第10話 私はチェン家の実子として宮廷にあがる
「この半年間、お世話になりました」
私は深く頭を下げた。チェン家から宮廷にあがる日がきたのだ。
「これを持って行きなさい」
お母様がチェン家の家紋の入った礼服を渡してくださった。養女であれば着られないはずのものだった。皇帝の側室になるための手段としての養女は肩書きだけを名乗れるのであって、先祖から受け継いだ家紋は使用してはならないはずなのだ。
「スズラン、貴女はもう私達の実子と変わりません。皇帝にも宰相殿にも許可は頂きました。チェン大将軍の実の娘として宮廷にあがるのです。それと皇妃の牡丹には気を許してはいけません。絶対に!」
お母様がいつになく表情を歪めて強い口調でおっしゃった。握っていたハンカチに一筋の涙が落ちていた。
「ふむ。証拠もないゆえ、それ以上、言ってはならぬ。侍女の20人は腕の立つ者ばかりにしておいた。毒に精通している者や特殊な技能を身につけた者ばかりだ。スズランの身を守れるように。決して、以前のような事故は起こさせぬ!」
お母様は私の手を握りしめ、急に泣きだした。
「この子はもう我が子です。あんな魔物ばかりがいるところなどには行かせたくない!!また‥私の娘が殺されてしまう‥‥」
「スイレン。私達の娘は事故死だ。滅多なことを言うな!」
私はお父様とお母様のお話がよくわからなかった。以前のような事故とはなんなのだろう?

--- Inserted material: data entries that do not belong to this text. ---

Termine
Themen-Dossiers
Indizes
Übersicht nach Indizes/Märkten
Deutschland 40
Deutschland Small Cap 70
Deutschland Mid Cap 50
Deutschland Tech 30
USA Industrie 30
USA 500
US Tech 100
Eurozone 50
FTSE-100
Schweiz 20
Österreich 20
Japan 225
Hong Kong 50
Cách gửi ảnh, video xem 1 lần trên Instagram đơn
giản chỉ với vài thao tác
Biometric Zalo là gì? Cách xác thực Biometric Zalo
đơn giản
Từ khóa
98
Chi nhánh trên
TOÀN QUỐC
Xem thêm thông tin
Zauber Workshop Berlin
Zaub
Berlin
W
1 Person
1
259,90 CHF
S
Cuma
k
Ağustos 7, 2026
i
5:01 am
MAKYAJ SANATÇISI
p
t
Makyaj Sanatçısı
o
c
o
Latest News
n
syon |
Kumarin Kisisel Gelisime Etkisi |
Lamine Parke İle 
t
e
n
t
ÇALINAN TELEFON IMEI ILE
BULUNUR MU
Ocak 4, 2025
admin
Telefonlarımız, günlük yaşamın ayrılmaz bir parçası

「お母様。よくお話がわかりませんけれど、お約束します。私、スズランは簡単に殺されるつもりはありません。もし、許されるなら、必ずまたお母様に会いに来ます、お兄様たちにも」
「うむ。私はいつも宮廷にいる。後宮にも様子を見に行けるから頻繁に顔をだそう。実家にも年に5回は帰れるはずだ。心配せずとも良い。チェン家の全てをもってスズランを守ろう!我が娘にできなかったことを‥‥」
お父様とお母様が、肩を抱き合って泣いていらっしゃる。お兄様たちは私を見つめて説明してくれた。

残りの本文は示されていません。